Even if it was an inevitable result of the pandemic’s effect on revenue, this was still sobering: “Payroll cutbacks will take place in the form of furloughs, salary reductions and layoffs and affect approximately 232 of the department’s 241 employees.”
That sentence was followed by this sentence: “Sixteen of athletics’ 25 employees who have contracts agreed to voluntary pay cuts, including (athletic director Mike Holder) and every head coach.”
Several sources indicate the nine who haven’t yet accepted pay-cut terms are football assistant coaches. They are not unwilling to accept cuts, apparently, but refused Holder’s most recent proposal.
Mike Gundy has 10 assistants. Tim Duffie coaches the Cowboy cornerbacks and did not have a 2020-21 contract. It was reported by The Oklahoman that his pay was reduced by 20%.
Because the nine other assistants do have contracts, the university cannot cut their pay unless they agree to the terms. Now less than a week before the start of the Oklahoma State season, Holder and the football staff appear to be stuck in a stalemate.
Sources report Holder, before the start of the pandemic, moved several million dollars from an emergency-fund account and used it on OSU’s new, $60 million baseball stadium.
Last week’s cost-cutting measures knock $13 million from the athletic department’s 2020-21 budget, but Holder says, “we are still facing a budget deficit estimated to be around $30 million, which may require additional measures in the coming months.”
With regard to pay cuts and work-force adjustments, most major-college athletic departments were settled on details in July or June or even May. OSU is taking this football situation all the way to the opening kickoff of the Tulsa game.
Sources say Holder initially asked the football assistants to accept a 40% cut. Within the past two weeks, Holder is said to have met with the assistants and presented an adjusted proposal of 20% — a figure, one source said, that is beyond the Big 12 standard for football staff cuts in 2020.
The football coaches are said to have countered with an offer to accept 10% reductions and forfeit their bowl bonuses, which are equivalent to one month of salary. One source said the 10%-plus-bowl bonuses cut would be equal to the concession accepted by Iowa State assistants.

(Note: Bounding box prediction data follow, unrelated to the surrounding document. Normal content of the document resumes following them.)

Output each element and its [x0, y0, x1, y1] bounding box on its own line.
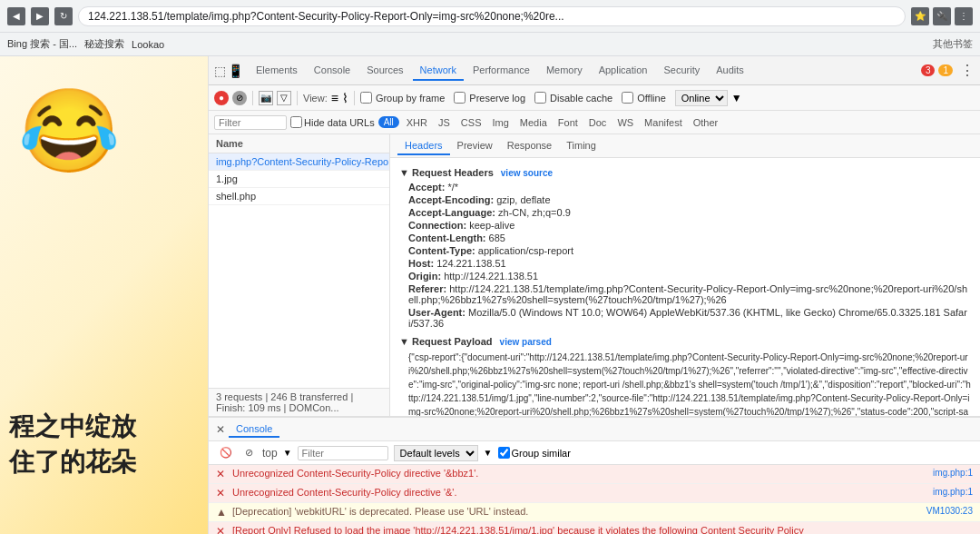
- browser-bar: ◀ ▶ ↻ 124.221.138.51/template/img.php?Co…: [0, 0, 980, 33]
- file-item-2[interactable]: shell.php: [209, 188, 389, 205]
- filter-media[interactable]: Media: [516, 116, 551, 129]
- error-icon-3: ✕: [216, 525, 229, 534]
- header-host: Host: 124.221.138.51: [399, 258, 971, 269]
- hide-data-urls-checkbox[interactable]: [290, 116, 302, 128]
- top-dropdown-arrow[interactable]: ▼: [283, 448, 292, 458]
- req-tab-timing[interactable]: Timing: [559, 137, 603, 155]
- msg-file-0[interactable]: img.php:1: [933, 468, 973, 478]
- devtools-responsive-icon[interactable]: 📱: [228, 64, 243, 78]
- request-headers-title: ▼ Request Headers view source: [399, 167, 971, 178]
- tab-network[interactable]: Network: [413, 61, 464, 81]
- filter-css[interactable]: CSS: [457, 116, 485, 129]
- tab-elements[interactable]: Elements: [249, 61, 305, 81]
- levels-dropdown-arrow[interactable]: ▼: [484, 448, 493, 458]
- forward-btn[interactable]: ▶: [31, 7, 49, 25]
- msg-text-3: [Report Only] Refused to load the image …: [232, 525, 969, 534]
- console-toolbar: 🚫 ⊘ top ▼ Default levels ▼ Group similar: [209, 441, 980, 465]
- warning-icon-2: ▲: [216, 506, 229, 519]
- top-dropdown-label: top: [262, 447, 278, 460]
- filter-ws[interactable]: WS: [613, 116, 637, 129]
- filter-img[interactable]: Img: [488, 116, 512, 129]
- chinese-text-1: 程之中绽放 住了的花朵: [9, 409, 136, 480]
- tab-sources[interactable]: Sources: [359, 61, 410, 81]
- filter-all[interactable]: All: [378, 116, 399, 128]
- tab-console[interactable]: Console: [307, 61, 358, 81]
- view-list-icon[interactable]: ⌇: [342, 91, 348, 105]
- toolbar-separator-3: [354, 91, 355, 105]
- console-bar: ✕ Console 🚫 ⊘ top ▼ Default levels ▼ Gro…: [209, 416, 980, 534]
- preserve-log-label: Preserve log: [454, 92, 525, 104]
- console-level-select[interactable]: Default levels: [394, 445, 478, 461]
- payload-text: {"csp-report":{"document-uri":"http://12…: [399, 351, 971, 416]
- req-tab-preview[interactable]: Preview: [450, 137, 500, 155]
- error-icon-0: ✕: [216, 468, 229, 480]
- view-grid-icon[interactable]: ≡: [331, 91, 338, 105]
- filter-input[interactable]: [214, 115, 287, 130]
- disable-cache-checkbox[interactable]: [534, 92, 546, 104]
- filter-doc[interactable]: Doc: [585, 116, 611, 129]
- offline-checkbox[interactable]: [622, 92, 633, 104]
- toolbar-separator-2: [297, 91, 298, 105]
- main-area: 😂 程之中绽放 住了的花朵 ⬚ 📱 Elements Console Sourc…: [0, 56, 980, 534]
- file-item-0[interactable]: img.php?Content-Security-Policy-Report-O…: [209, 153, 389, 171]
- filter-icon[interactable]: ▽: [277, 91, 291, 105]
- header-origin: Origin: http://124.221.138.51: [399, 271, 971, 282]
- warning-badge: 1: [938, 64, 953, 76]
- back-btn[interactable]: ◀: [7, 7, 25, 25]
- bookmark-bing[interactable]: Bing 搜索 - 国...: [7, 37, 77, 51]
- bookmark-lookao[interactable]: Lookao: [132, 39, 164, 50]
- webpage-content: 😂 程之中绽放 住了的花朵: [0, 56, 208, 534]
- bookmark-bar: Bing 搜索 - 国... 秘迹搜索 Lookao 其他书签: [0, 33, 980, 56]
- tab-audits[interactable]: Audits: [709, 61, 751, 81]
- console-close-icon[interactable]: ✕: [216, 423, 225, 436]
- clear-button[interactable]: ⊘: [232, 91, 247, 105]
- view-parsed-link[interactable]: view parsed: [500, 337, 552, 347]
- header-content-length: Content-Length: 685: [399, 232, 971, 243]
- refresh-btn[interactable]: ↻: [54, 7, 73, 25]
- header-accept-encoding: Accept-Encoding: gzip, deflate: [399, 194, 971, 205]
- console-filter-toggle[interactable]: ⊘: [241, 446, 257, 460]
- header-referer: Referer: http://124.221.138.51/template/…: [399, 283, 971, 305]
- throttle-dropdown-icon[interactable]: ▼: [731, 92, 742, 104]
- filter-xhr[interactable]: XHR: [403, 116, 431, 129]
- record-button[interactable]: ●: [214, 91, 229, 105]
- console-tab[interactable]: Console: [229, 421, 279, 438]
- status-bar: 3 requests | 246 B transferred | Finish:…: [209, 388, 389, 416]
- devtools-more-icon[interactable]: ⋮: [960, 62, 975, 79]
- payload-title: ▼ Request Payload view parsed: [399, 336, 971, 347]
- console-filter-input[interactable]: [298, 446, 388, 460]
- filter-js[interactable]: JS: [435, 116, 454, 129]
- filter-manifest[interactable]: Manifest: [641, 116, 686, 129]
- tab-performance[interactable]: Performance: [466, 61, 537, 81]
- tab-security[interactable]: Security: [656, 61, 707, 81]
- view-source-link[interactable]: view source: [501, 168, 553, 178]
- console-clear-btn[interactable]: 🚫: [216, 446, 236, 460]
- req-tab-headers[interactable]: Headers: [397, 137, 450, 155]
- group-by-frame-checkbox[interactable]: [360, 92, 372, 104]
- toolbar-separator-1: [252, 91, 253, 105]
- content-split: Name img.php?Content-Security-Policy-Rep…: [209, 134, 980, 416]
- url-bar[interactable]: 124.221.138.51/template/img.php?Content-…: [78, 6, 906, 26]
- menu-icon[interactable]: ⋮: [955, 7, 973, 25]
- preserve-log-checkbox[interactable]: [454, 92, 466, 104]
- tab-application[interactable]: Application: [592, 61, 655, 81]
- capture-icon[interactable]: 📷: [259, 91, 273, 105]
- devtools-inspect-icon[interactable]: ⬚: [214, 64, 226, 78]
- header-content-type: Content-Type: application/csp-report: [399, 245, 971, 256]
- view-label: View:: [303, 93, 328, 104]
- msg-text-1: Unrecognized Content-Security-Policy dir…: [232, 487, 929, 498]
- filter-other[interactable]: Other: [690, 116, 722, 129]
- group-similar-checkbox[interactable]: [498, 447, 510, 459]
- bookmark-miji[interactable]: 秘迹搜索: [84, 37, 124, 51]
- req-tab-response[interactable]: Response: [500, 137, 560, 155]
- msg-file-2[interactable]: VM1030:23: [926, 506, 973, 516]
- other-bookmarks[interactable]: 其他书签: [933, 37, 973, 51]
- tab-memory[interactable]: Memory: [539, 61, 590, 81]
- msg-file-1[interactable]: img.php:1: [933, 487, 973, 497]
- file-item-1[interactable]: 1.jpg: [209, 171, 389, 188]
- file-list-panel: Name img.php?Content-Security-Policy-Rep…: [209, 134, 390, 416]
- console-msg-2: ▲ [Deprecation] 'webkitURL' is deprecate…: [209, 503, 980, 522]
- filter-font[interactable]: Font: [554, 116, 582, 129]
- hide-data-urls-label: Hide data URLs: [290, 116, 375, 128]
- network-throttle-select[interactable]: Online: [675, 90, 728, 106]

Each of the highest-paid Cowboy assistants — offensive coordinator Kasey Dunn and defensive coordinator Jim Knowles — makes $800,000 this year. For them, the 10%-plus-bowl bonus cut would amount to $146,667.
For staff members like defensive line coach Joe Bob Clements and offensive line coach Charlie Dickey, the 10%-plus-bowl bonus formula would result in a cut of $100,833.
For the second time, the 15th-ranked Cowboys enter a week with the expectation a game will be played. In consideration of the Golden Hurricane’s disruptions during preseason camp, OSU’s opener against the University of Tulsa was moved from this weekend to next Saturday in Stillwater.
Among 10 athletic department employees who were laid off last week were Gundy staff members Johnny Barr (the director of football relations) and Mike Groce (the director of football recruiting).
The Tulsa World has learned Mack Butler, Gundy’s director of football operations since 2009, will be nudged into retirement in January. Butler is a former TU assistant.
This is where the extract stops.